Fire extinguisher in use

Disaster planning can be fun

Contributed by Marla Taylor

Sitting on my office shelf in a red binder is the Peabody disaster plan.  No institution ever wants to use it, but it is essential to be prepared.  Our plan is in need of its regular update, and fortunately for us, the Addison Gallery of American Art (also part of Phillips Academy) hosted a three-day seminar and full-scale emergency response disaster training for the protection of cultural assets in March.  Over 100 people took part in the workshop, including several members of Peabody staff.

The workshop included presentations from conservators, companies who specialize in disaster clean-up, and organizations that can help think through the disaster plan with us.  We learned the basics of painting conservation, how to mitigate water damage, how to dry/salvage wet books and papers, and how to identify and deal with pests in the collection.  Training stations were presented so that we could try all of these methods ourselves and have the opportunity to ask specific questions relating to our own collections.

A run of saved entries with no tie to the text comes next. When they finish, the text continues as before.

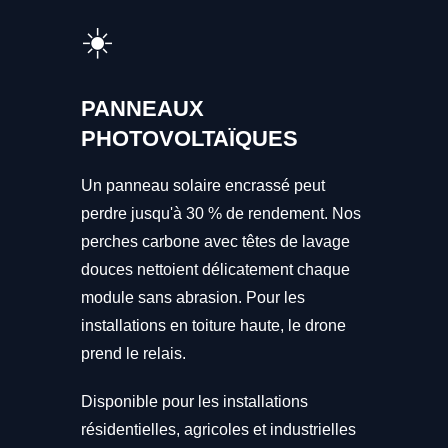
☀️
PANNEAUX
PHOTOVOLTAÏQUES
Un panneau solaire encrassé peut
perdre jusqu'à 30 % de rendement. Nos
perches carbone avec têtes de lavage
douces nettoient délicatement chaque
module sans abrasion. Pour les
installations en toiture haute, le drone
prend le relais.
Disponible pour les installations
résidentielles, agricoles et industrielles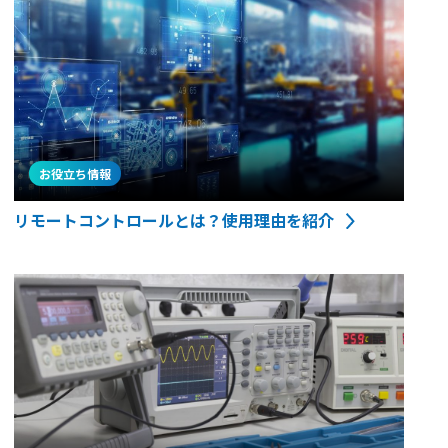
お役立ち情報
リモートコントロールとは？使用理由を紹介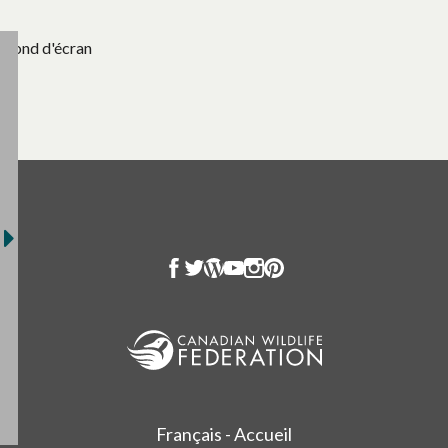
Fond d'écran
Français - Accueil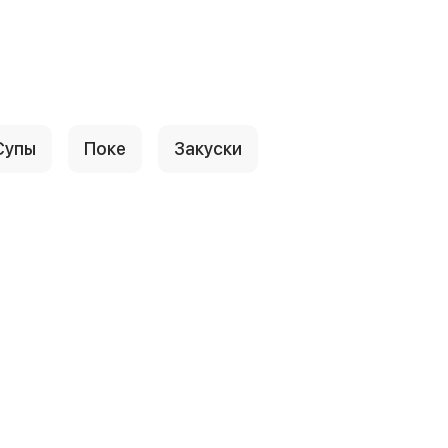
Супы
Поке
Закуски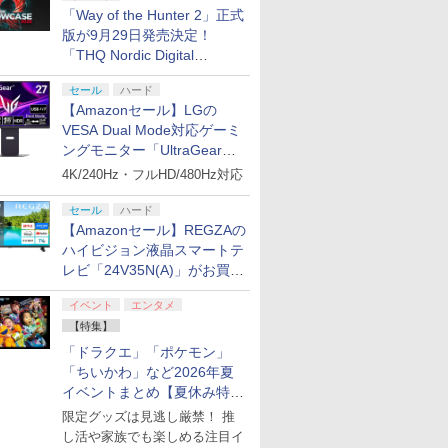
「Way of the Hunter 2」正式
版が9月29日発売決定！
「THQ Nordic Digital
Showcase 2026」まとめ
セール
ハード
【Amazonセール】LGの
VESA Dual Mode対応ゲーミ
ングモニター「UltraGear
27G850A-B」がお買い得！
4K/240Hz・フルHD/480Hz対応
セール
ハード
【Amazonセール】REGZAの
ハイビジョン液晶スマートテ
レビ「24V35N(A)」がお買い
得！
イベント
エンタメ
【特集】
「ドラクエ」「ポケモン」
「ちいかわ」など2026年夏
イベントまとめ【夏休み特
集】
限定グッズは見逃し厳禁！ 推
し活や家族でも楽しめる注目イ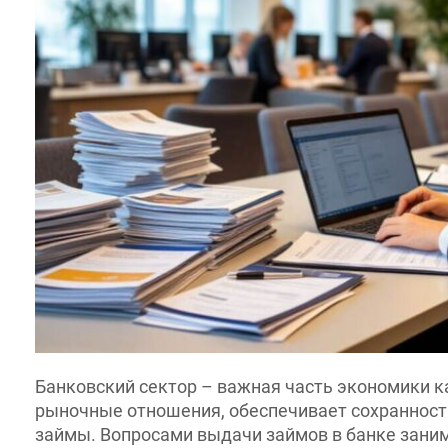
Банковский сектор – важная часть экономики каж
рыночные отношения, обеспечивает сохранность 
займы. Вопросами выдачи займов в банке занима
помогает клиенту подобрать подходящий вариант 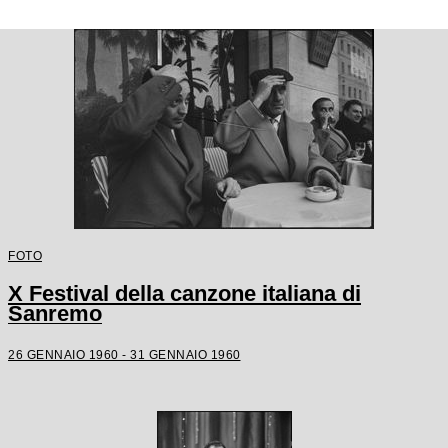
FOTO
X Festival della canzone italiana di
Sanremo
26 GENNAIO 1960 - 31 GENNAIO 1960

The big highlight for me was the triage scenario meticulously installed at the Addison.  The Addison repainted one of their temporary galleries to appear smoke damaged, and they displayed pieces of art that had been previously damaged to replicate how fire damage may present itself in a museum.  As a team, we were given only 10 minutes to remove the damaged artwork (without additional damage!), set up work flow to begin cleaning objects, and isolate the most damaged pieces.  This was fun and realistic.

Now comes the hard work – applying all of this new knowledge to our own disaster planning process.

The emergency response and disaster planning workshop was generously made possible by a grant from the Abbot Academy Fund, continuing Abbot’s tradition of boldness, innovation, and caring.